Records from a dataset -
● ● ● ● ●

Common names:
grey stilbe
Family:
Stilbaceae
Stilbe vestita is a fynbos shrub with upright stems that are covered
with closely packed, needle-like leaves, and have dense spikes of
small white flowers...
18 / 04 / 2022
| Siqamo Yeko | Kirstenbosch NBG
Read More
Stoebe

● ● ● ● ●

Directions -
Keeping each line exactly as it is, retype all of the data.

Output for this exercise -
Common names:
grey stilbe
Family:
Stilbaceae
Stilbe vestita is a fynbos shrub with upright stems that are covered
with closely packed, needle-like leaves, and have dense spikes of
small white flowers...
18 / 04 / 2022
| Siqamo Yeko | Kirstenbosch NBG
Read More
Stoebe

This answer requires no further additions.